Ewan Birney is listed as the corresponding author for the main summary paper in Nature: An integrated encyclopedia of DNA elements in the human genome. Here's the opening paragraph,
The human genome encodes the blueprint of life, but the function of the vast majority of its nearly three billion bases is unknown. The Encyclopedia of DNA Elements (ENCODE) project has systematically mapped regions of transcription, transcription factor association, chromatin structure and histone modification. These data enabled us to assign biochemical functions for 80% of the genome, in particular outside of the well-studied protein-coding regions. Many discovered candidate regulatory elements are physically associated with one another and with expressed genes, providing new insights into the mechanisms of gene regulation. The newly identified elements also show a statistical correspondence to sequence variants linked to human disease, and can thereby guide interpretation of this variation. Overall, the project provides new insights into the organization and regulation of our genes and genome, and is an expansive resource of functional annotations for biomedical research.
I've highlighted the main take-home message.

The papers show no such thing as Ewan Birney admits on his own blog [ENCODE: My own thoughts].
It’s clear that 80% of the genome has a specific biochemical activity – whatever that might be. This question hinges on the word “functional” so let’s try to tackle this first. Like many English language words, “functional” is a very useful but context-dependent word. Does a “functional element” in the genome mean something that changes a biochemical property of the cell (i.e., if the sequence was not here, the biochemistry would be different) or is it something that changes a phenotypically observable trait that affects the whole organism? At their limits (considering all the biochemical activities being a phenotype), these two definitions merge. Having spent a long time thinking about and discussing this, not a single definition of “functional” works for all conversations. We have to be precise about the context. Pragmatically, in ENCODE we define our criteria as “specific biochemical activity” – for example, an assay that identifies a series of bases. This is not the entire genome (so, for example, things like “having a phosphodiester bond” would not qualify). We then subset this into different classes of assay; in decreasing order of coverage these are: RNA, “broad” histone modifications, “narrow” histone modifications, DNaseI hypersensitive sites, Transcription Factor ChIP-seq peaks, DNaseI Footprints, Transcription Factor bound motifs, and finally Exons.
In other words, "functional" simply means a little bit of DNA that's been identified in an assay of some sort or another.

For someone who claims to have "spent a long time thinking about and discussing this" that's a remarkably silly definition of function and if you're using it to discount junk DNA it's downright disingenuous. Did Birney really not anticipate all the hype about refuting junk DNA? Come on, he can't have been that stupid, could he?

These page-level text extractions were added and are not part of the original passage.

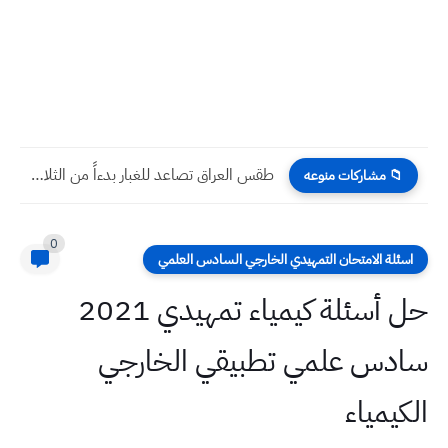
كتاب رسمي استثناء طلبة المتميزين من شرط المعدل واعادة السنة...
📁 مشاركات منوعه
0
اسئلة الامتحان التمهيدي الخارجي السادس العلمي
حل أسئلة كيمياء تمهيدي 2021
سادس علمي تطبيقي الخارجي
الكيمياء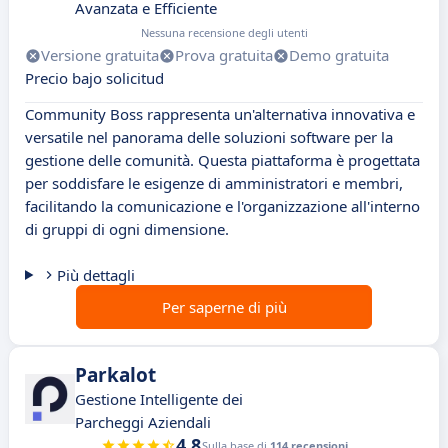
Avanzata e Efficiente
Nessuna recensione degli utenti
Versione gratuita
Prova gratuita
Demo gratuita
Precio bajo solicitud
Community Boss rappresenta un'alternativa innovativa e
versatile nel panorama delle soluzioni software per la
gestione delle comunità. Questa piattaforma è progettata
per soddisfare le esigenze di amministratori e membri,
facilitando la comunicazione e l'organizzazione all'interno
di gruppi di ogni dimensione.
Più dettagli
Per saperne di più
Parkalot
Gestione Intelligente dei
Parcheggi Aziendali
4.8
Sulla base di
114 recensioni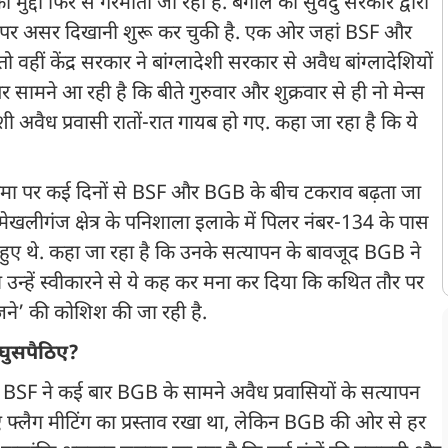
मुद्दा फिर से गरमाता जा रहा है. बंगाल की सुवेंदु सरकार द्वारा
ीन पर असर दिखानी शुरू कर चुकी है. एक ओर जहां BSF और
वहीं केंद्र सरकार ने बांग्लादेशी सरकार से अवैध बांग्लादेशियों
सामने आ रही है कि बीते गुरुवार और शुक्रवार से ही नो मेन्स
ेशी अवैध प्रवासी रातों-रात गायब हो गए. कहा जा रहा है कि ये
सीमा पर कई दिनों से BSF और BGB के बीच टकराव बढ़ता जा
मेखलीगंज क्षेत्र के पनिशाला इलाके में पिलर नंबर-134 के पास
चे हुए थे. कहा जा रहा है कि उनके सत्यापन के बावजूद BGB ने
 उन्हें स्वीकारने से ये कह कर मना कर दिया कि कथित तौर पर
जने’ की कोशिश की जा रही है.
 घुसपैठिए?
क BSF ने कई बार BGB के सामने अवैध प्रवासियों के सत्यापन
िए फ्लैग मीटिंग का प्रस्ताव रखा था, लेकिन BGB की ओर से हर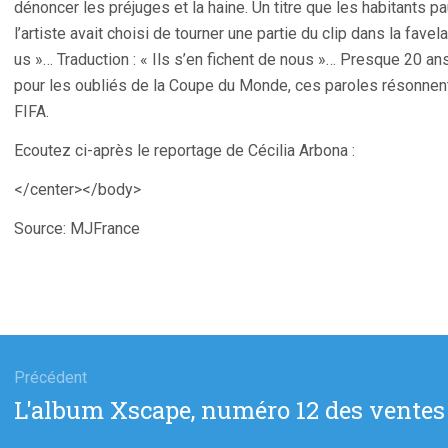
dénoncer les préjuges et la haine. Un titre que les habitants 
l’artiste avait choisi de tourner une partie du clip dans la fave
us »… Traduction : « Ils s’en fichent de nous »… Presque 20 ans a
pour les oubliés de la Coupe du Monde, ces paroles résonnent
FIFA.
Ecoutez ci-après le reportage de Cécilia Arbona :
</center></body>
Source: MJFrance
gation
Précédent
Article
L'album Xscape, numéro 12 des ventes
cle
précédent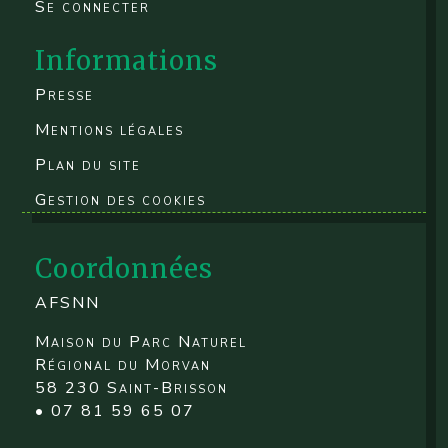
Se connecter
Informations
Presse
Mentions légales
Plan du site
Gestion des cookies
Coordonnées
AFSNN
Maison du Parc Naturel
Régional du Morvan
58 230 Saint-Brisson
• 07 81 59 65 07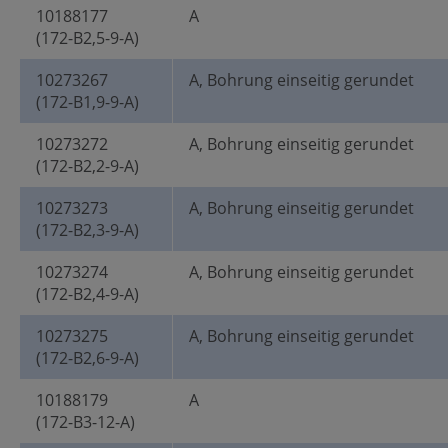
10188177
A
(172-B2,5-9-A)
10273267
A, Bohrung einseitig gerundet
(172-B1,9-9-A)
10273272
A, Bohrung einseitig gerundet
(172-B2,2-9-A)
10273273
A, Bohrung einseitig gerundet
(172-B2,3-9-A)
10273274
A, Bohrung einseitig gerundet
(172-B2,4-9-A)
10273275
A, Bohrung einseitig gerundet
(172-B2,6-9-A)
10188179
A
(172-B3-12-A)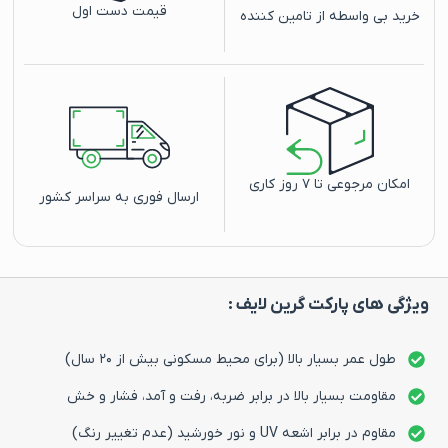
قیمت دست اول
خرید بی واسطه از تامین کننده
امکان مرجوعی تا ۷ روز کاری
ارسال فوری به سراسر کشور
ویژگی های پارکت گرین لایف :
طول عمر بسیار بالا (برای محیط مسکونی بیش از ۲۰ سال)
مقاومت بسیار بالا در برابر ضربه، رفت و آمد، فشار و خش
مقاوم در برابر اشعه UV و نور خورشید (عدم تغییر رنگ)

Here's the video he prepared with Magdalena Skipper, Senior Editor at Nature. Check out what she says at 2:28
The striking overall result that the ENCODE project reports is that they can assign a function, a biochemical function, to 80% of the human genome. The reason why this is striking is because, not such a long time ago, we still considered that the vast proportion of the human genome was simply junk because we know that it's only 3% that encodes proteins.
Where did she get that idea if not from Ewan Birney? Watch Birney's performance to see if he challenges this interpretation or supports the concept that most of the human genome is involved in a vast network of complex controls.

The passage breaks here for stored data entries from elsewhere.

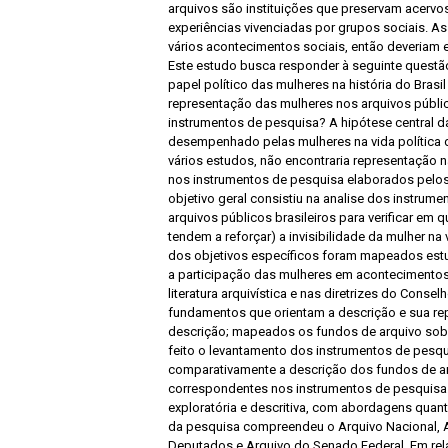
arquivos são instituições que preservam acervos
experiências vivenciadas por grupos sociais. A
vários acontecimentos sociais, então deveriam 
Este estudo busca responder à seguinte questão
papel político das mulheres na história do Brasil
representação das mulheres nos arquivos públic
instrumentos de pesquisa? A hipótese central d
desempenhado pelas mulheres na vida política 
vários estudos, não encontraria representação na
nos instrumentos de pesquisa elaborados pelos 
objetivo geral consistiu na analise dos instru
arquivos públicos brasileiros para verificar em 
tendem a reforçar) a invisibilidade da mulher na 
dos objetivos específicos foram mapeados est
a participação das mulheres em acontecimentos 
literatura arquivística e nas diretrizes do Conse
fundamentos que orientam a descrição e sua r
descrição; mapeados os fundos de arquivo sobr
feito o levantamento dos instrumentos de pesq
comparativamente a descrição dos fundos de 
correspondentes nos instrumentos de pesquisa
exploratória e descritiva, com abordagens quantit
da pesquisa compreendeu o Arquivo Nacional, 
Deputados e Arquivo do Senado Federal. Em rel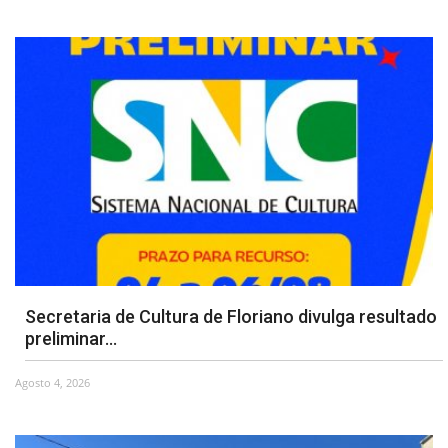
Secretaria de Cultura de Floriano divulga resultado
preliminar...
Agosto 4, 2026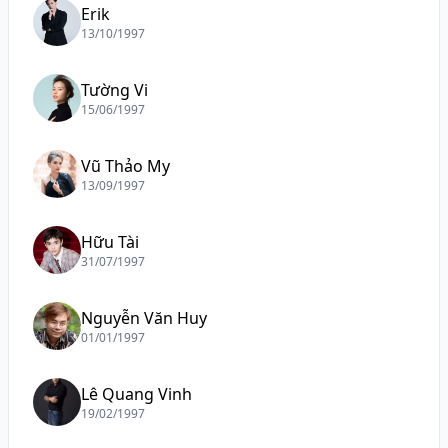
Erik
13/10/1997
Tường Vi
15/06/1997
Vũ Thảo My
13/09/1997
Hữu Tài
31/07/1997
Nguyễn Văn Huy
01/01/1997
Lê Quang Vinh
19/02/1997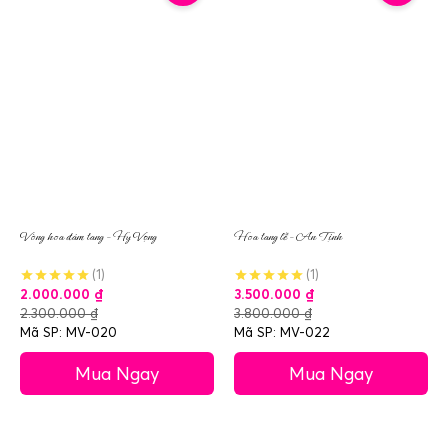
Vòng hoa đám tang – Hy Vọng
Hoa tang lễ – An Tịnh
(1)
(1)
2.000.000
₫
3.500.000
₫
2.300.000
₫
3.800.000
₫
Mã SP: MV-020
Mã SP: MV-022
Mua Ngay
Mua Ngay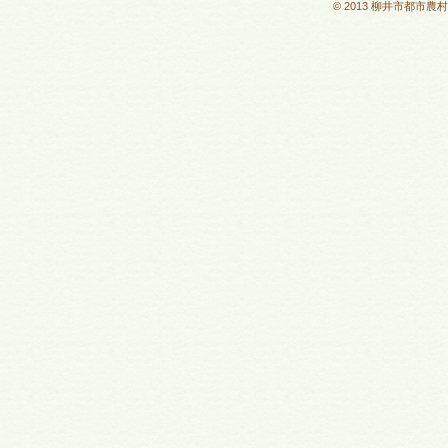
© 2013 柳井市都市農村交流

Scientist have a responsibility to be scrupulously accurate when they present their own work to the general public. That means they should recognize the difference between what the data actually says and their own interpretation of the data. When scientists know that there are other ways to interpret the data, they are obliged to mention that. That's the mark of a good scientist. In this case Birney is well aware of the controversy over interpreting pervasive transcription and the possible insignificance of a DNA binding site. He knows that because the ENCODE Consortium was challenged in 2007 when it presented the results of the pilot project (see The ENCODE Data Dump and the Responsibility of Science Journalists).

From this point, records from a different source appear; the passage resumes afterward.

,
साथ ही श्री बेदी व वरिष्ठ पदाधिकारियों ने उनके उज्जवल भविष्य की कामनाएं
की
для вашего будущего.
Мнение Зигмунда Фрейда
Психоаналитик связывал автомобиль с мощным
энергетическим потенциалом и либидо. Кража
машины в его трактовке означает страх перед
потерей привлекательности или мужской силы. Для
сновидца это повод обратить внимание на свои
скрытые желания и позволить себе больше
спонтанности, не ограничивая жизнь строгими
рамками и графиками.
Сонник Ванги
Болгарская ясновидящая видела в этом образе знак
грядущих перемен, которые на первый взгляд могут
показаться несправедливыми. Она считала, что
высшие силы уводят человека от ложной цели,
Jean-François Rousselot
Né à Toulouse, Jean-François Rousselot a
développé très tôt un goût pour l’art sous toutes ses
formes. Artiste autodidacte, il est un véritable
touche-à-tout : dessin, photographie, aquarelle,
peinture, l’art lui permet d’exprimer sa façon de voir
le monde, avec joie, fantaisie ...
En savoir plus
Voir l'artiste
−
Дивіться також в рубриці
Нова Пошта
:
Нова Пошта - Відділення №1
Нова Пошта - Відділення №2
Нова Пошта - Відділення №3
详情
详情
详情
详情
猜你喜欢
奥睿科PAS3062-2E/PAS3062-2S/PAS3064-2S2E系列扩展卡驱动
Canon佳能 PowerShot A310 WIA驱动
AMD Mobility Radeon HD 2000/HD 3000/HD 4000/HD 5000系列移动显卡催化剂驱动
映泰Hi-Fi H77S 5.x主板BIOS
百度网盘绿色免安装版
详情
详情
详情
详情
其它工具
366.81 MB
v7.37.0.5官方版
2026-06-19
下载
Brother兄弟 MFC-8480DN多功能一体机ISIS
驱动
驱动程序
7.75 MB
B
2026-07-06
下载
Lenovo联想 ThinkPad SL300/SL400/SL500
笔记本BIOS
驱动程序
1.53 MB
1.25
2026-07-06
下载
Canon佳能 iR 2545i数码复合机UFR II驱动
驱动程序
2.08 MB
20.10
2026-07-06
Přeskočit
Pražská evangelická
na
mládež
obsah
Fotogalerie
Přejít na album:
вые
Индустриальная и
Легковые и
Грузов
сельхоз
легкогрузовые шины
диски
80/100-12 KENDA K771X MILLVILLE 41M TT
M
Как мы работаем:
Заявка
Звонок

This is, unfortunately, another case of a scientist acting irresponsibly by distorting the importance and the significance of the data. It's getting to be a serious problem and it makes it hard to convey real science to the general public. The public now believes that the concept of junk DNA has been rejected by scientists and that our huge genome really is full of wonderful sophisticated control elements regulating the expression of every gene.

It's going to take a lot of effort to undo the damage caused by scientists like Ean Birney.


  1. I agree. Birney's behavior and the content of the abstact is despicable. He's using equivocation regarding one definition of function, which he can demonstrate, to claim another definition of function, which he cannot demonstrate.

    However, journalism loves a "paradigm shift" and will lie to create one.

  2. Of course you will know more of them, but I have yet to meet a science communicator who understands science, full stop.

    "What is a P value?"


    "The text the scientist has given us has too many technical terms, let's just rewrite it how I think it is better and then publish it immediately without asking him to verify its correctness again."

  3. I find this more interesting than the usual bad science coverage, though, because the target appears to be scientists in other fields and moderately savvy laypeople.

    Before I was exposed to the substantial body of positive evidence in favour of a large portion of the genome being junk, I usually reacted to mentions of junk DNA with "argument from ignorance--it's probably regulatory." The sort of intellectual sloth that dismisses the unknown as unimportant really has plagued scientific communities from time to time, after all, and on the surface the idea of junk DNA really does seem to fit that pattern quite well.

    The ENCODE PR seems carefully calculated to make people say "Ha! I knew it all along!" It doesn't surprise me in the least that the misinformation is spreading like an Ebola outbreak.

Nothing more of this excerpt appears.